Kanlı darbe girişimi kitlelerin zihninde FETÖ’ye dair algıyı farklı bir boyuta taşıdı. Var olan tereddütler ortadan kalktı. Örgütün terörist sıfatını hak ettiği konusunda artık şüphe yok. Çünkü zor ve şiddet kullanarak hükümeti ve kamuoyunun siyasi tutumunu değiştirmeyi deneyerek terörizmin az çok kabul görmüş tarifi kapsamına girdi.
FETÖ ile mücadelenin başarısı üç koşula bağlı. Lider, iyi kadrolar ve strateji. Cumhurbaşkanı Sayın Erdoğan, liderlik konusunda üstüne düşeni fazlasıyla yerine getiriyor. Kadro ise her zamanki gibi Türkiye’nin geleneksel sorunu olmaya devam ediyor.
Ancak bir stratejinin olduğu tartışmalı. Bir strateji belirlenecekse, ilk koşulu, hukukun içinde kalan yöntem ve araçlara dayanması olmalı. Nitekim devlet ile terörist arasındaki en büyük fark, devletin hukukun içinde hareket etmesi, teröristin ise doğası gereği hukuk dışı uygulamalara itibar etmesidir. Örgütün küresel ölçekte faaliyet gösterdiği dikkate alınarak yurtiçinde ve yurtdışında farklı strateji ve araçlara ihtiyaç olduğu göz ardı edilmemeli.
FETÖ ile mücadele stratejisi iki bölümden oluşmalı. İlk bölüm, örgüt üyelerine “meşruiyet” ve aidiyet duygusu sağlayan “ideolojik” mimarinin sakatlığını gözler önüne sermeyi amaçlamalı. FETÖ’nün söylem ve iddialarının dini/İslami açıdan yanlış olduğunu, gayretlerinin dini değil, siyasi olduğunu ve iktidar hırsıyla hareket edildiğini işlemek gerekir. Bu çerçevede sorumluluk daha çok ilahiyatçılara, Diyanet İşleri Başkanlığı’na ve siyaset bilimcilere düşmektedir.
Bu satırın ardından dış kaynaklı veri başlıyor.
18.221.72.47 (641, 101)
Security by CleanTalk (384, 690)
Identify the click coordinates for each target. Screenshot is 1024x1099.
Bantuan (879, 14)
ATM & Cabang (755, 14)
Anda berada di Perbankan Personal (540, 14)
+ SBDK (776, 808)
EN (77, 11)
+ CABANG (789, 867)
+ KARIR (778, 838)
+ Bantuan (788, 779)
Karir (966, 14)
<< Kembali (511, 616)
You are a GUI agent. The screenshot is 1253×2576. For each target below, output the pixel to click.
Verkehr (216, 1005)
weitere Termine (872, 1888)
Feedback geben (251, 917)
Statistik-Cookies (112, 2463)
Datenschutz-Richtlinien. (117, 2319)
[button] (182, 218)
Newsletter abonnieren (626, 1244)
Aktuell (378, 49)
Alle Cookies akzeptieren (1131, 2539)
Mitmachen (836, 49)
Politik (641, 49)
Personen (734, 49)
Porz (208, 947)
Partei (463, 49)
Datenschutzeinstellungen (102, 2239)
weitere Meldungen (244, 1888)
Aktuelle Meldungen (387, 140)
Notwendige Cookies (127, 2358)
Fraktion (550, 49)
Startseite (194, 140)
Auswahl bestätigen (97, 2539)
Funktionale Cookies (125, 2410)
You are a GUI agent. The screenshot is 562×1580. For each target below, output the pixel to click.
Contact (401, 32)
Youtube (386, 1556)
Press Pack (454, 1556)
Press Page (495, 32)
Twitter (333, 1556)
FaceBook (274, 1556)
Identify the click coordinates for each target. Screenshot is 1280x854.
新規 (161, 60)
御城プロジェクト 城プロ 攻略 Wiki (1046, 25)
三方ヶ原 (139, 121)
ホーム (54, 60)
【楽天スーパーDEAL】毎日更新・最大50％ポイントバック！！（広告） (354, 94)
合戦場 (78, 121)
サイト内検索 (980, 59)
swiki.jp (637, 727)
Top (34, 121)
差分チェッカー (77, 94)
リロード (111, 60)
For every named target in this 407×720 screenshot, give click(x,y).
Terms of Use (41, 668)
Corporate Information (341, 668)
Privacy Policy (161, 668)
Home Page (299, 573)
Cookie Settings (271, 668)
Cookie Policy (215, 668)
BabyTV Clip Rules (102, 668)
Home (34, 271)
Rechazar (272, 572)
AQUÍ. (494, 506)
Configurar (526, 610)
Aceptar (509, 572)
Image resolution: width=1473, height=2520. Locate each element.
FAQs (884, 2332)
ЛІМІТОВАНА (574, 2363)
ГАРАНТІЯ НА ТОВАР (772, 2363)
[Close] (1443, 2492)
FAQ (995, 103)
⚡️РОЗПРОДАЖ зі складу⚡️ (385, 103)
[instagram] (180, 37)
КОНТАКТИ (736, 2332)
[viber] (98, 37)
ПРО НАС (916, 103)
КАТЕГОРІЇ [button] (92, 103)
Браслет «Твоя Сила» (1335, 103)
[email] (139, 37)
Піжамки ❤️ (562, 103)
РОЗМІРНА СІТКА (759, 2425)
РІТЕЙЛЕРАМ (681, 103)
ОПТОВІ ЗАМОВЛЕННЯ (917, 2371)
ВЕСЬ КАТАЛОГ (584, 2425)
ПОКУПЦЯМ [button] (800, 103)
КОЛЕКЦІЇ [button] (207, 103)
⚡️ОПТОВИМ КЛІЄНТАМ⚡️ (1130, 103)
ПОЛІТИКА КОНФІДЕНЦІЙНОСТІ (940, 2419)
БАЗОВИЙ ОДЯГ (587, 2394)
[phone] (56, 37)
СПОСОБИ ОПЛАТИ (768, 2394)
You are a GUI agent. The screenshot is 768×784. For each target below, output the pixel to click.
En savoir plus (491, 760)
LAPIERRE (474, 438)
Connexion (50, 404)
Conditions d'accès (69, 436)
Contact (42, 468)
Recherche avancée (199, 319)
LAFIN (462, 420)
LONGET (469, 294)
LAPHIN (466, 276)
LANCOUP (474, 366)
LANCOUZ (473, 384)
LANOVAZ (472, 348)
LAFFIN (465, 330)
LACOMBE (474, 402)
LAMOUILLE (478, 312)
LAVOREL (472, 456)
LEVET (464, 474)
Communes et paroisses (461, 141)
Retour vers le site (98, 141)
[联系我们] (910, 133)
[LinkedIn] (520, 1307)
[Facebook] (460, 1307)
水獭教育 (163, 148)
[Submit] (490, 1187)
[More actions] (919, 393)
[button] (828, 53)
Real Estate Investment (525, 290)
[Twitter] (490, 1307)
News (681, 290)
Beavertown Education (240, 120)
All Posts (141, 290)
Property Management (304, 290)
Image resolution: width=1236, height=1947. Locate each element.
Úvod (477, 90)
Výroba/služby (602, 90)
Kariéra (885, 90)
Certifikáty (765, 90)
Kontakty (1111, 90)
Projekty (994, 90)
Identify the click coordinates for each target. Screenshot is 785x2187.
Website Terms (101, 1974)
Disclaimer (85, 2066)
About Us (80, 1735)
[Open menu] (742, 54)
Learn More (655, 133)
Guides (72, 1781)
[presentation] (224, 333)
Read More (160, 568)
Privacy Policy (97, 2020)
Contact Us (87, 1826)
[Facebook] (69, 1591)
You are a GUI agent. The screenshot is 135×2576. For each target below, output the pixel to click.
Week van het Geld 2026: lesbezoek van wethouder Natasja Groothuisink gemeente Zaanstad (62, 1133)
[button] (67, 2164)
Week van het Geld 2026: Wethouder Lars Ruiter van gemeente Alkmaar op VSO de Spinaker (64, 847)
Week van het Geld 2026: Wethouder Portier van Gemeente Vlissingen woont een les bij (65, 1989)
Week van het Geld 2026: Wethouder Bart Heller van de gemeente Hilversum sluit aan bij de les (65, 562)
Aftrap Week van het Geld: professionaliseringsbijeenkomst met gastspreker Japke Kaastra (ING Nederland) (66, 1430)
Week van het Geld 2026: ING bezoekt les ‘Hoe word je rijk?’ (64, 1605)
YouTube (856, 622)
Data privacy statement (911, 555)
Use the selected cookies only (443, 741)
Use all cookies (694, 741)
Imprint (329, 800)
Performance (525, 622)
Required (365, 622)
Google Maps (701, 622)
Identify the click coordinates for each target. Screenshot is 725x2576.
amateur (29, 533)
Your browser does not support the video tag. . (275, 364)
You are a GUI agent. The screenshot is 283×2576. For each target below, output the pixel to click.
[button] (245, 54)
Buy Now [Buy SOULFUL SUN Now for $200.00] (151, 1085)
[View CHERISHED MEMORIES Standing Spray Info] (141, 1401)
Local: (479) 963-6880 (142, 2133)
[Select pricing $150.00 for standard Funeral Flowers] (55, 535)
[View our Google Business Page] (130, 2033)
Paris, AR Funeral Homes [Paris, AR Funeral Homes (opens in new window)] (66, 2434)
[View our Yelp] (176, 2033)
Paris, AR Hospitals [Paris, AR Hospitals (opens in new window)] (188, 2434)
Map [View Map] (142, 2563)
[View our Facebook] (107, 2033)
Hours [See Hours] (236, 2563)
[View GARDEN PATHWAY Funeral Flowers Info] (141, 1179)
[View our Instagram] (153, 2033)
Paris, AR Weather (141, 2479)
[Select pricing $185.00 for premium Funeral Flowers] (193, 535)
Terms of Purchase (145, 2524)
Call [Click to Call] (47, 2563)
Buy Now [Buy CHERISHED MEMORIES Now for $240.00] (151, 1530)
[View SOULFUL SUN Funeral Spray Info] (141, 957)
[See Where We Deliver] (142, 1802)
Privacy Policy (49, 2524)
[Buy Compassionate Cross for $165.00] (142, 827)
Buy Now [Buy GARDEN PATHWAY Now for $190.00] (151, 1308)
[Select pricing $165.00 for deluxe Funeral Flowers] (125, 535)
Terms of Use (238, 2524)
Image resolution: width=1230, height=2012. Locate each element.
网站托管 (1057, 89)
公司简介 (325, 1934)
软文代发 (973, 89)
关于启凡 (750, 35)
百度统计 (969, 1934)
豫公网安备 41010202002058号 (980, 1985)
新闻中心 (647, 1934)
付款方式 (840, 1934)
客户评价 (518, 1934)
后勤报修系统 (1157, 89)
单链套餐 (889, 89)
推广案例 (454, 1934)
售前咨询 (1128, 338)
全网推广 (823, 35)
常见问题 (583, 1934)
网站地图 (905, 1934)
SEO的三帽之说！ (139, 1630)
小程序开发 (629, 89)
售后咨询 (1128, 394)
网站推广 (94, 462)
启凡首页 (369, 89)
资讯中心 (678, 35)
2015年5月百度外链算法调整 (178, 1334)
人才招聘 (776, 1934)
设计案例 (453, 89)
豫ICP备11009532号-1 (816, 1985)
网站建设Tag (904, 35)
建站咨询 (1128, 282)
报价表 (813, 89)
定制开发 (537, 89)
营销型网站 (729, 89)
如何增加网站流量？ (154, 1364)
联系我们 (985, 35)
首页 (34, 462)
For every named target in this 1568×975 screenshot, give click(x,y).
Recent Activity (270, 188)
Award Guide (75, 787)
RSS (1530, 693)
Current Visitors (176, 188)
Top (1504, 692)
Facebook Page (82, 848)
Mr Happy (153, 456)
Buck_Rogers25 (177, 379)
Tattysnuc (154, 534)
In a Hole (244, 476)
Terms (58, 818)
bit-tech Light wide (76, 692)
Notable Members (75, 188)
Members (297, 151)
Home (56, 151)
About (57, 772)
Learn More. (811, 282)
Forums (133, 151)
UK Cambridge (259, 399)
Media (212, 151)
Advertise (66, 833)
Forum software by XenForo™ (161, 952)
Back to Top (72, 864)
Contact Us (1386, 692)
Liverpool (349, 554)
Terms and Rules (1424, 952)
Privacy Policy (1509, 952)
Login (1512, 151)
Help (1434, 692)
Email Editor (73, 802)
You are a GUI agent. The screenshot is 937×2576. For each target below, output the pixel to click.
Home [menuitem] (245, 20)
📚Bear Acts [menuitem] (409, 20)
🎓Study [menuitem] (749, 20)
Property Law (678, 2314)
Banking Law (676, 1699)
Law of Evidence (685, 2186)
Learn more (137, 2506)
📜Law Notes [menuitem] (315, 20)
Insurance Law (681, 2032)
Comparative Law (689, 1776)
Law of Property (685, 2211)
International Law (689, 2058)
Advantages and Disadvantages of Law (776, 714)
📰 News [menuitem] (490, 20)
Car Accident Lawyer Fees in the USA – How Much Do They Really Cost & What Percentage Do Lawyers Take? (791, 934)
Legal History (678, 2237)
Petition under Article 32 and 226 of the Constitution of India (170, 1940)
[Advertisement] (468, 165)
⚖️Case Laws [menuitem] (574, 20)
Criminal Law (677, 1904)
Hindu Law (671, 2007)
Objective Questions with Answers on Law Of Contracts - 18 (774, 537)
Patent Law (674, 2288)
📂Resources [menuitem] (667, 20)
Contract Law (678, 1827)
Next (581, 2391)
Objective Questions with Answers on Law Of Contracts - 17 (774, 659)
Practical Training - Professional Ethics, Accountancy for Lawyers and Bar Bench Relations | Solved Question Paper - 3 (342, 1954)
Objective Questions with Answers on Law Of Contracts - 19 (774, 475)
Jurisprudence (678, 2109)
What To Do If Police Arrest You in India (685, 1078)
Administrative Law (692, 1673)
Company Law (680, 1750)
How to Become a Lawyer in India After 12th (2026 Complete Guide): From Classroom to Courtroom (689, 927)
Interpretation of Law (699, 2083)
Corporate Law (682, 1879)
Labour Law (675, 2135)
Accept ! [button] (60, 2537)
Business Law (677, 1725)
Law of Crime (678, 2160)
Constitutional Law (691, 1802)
İkinci mücadele alanı, FETÖ gibi örgütlerin temelini oluşturan insan ve finansal kaynakların kontrol altına alınmasıdır. FETÖ’ya güç sağlayan toplum/devlet/siyaset/ekonomi alanlarında inşa ettiği “ağ”dır. Bu ağların FETÖ ile ideolojik ilgisi olmayan insanları bile mıknatıs gibi kendisine çektiğini biliyoruz. Bu nedenle “ağları” çözecek tedbirler almak, örgüt yapısını iyi analiz etmek gerekir.
FETÖ, Soğuk Savaş döneminin geleneksel katı hiyerarşik terör örgütlerine benzer bir yapıya sahip. Bir manada, Marksist örgütlerin çelik disiplinli, kompartımanlara ayrılmış, mesleklere, coğrafyaya göre yatay ve dikey örgütlenmiş tipik “cephe” örgütü taklidinden başka bir şey değil.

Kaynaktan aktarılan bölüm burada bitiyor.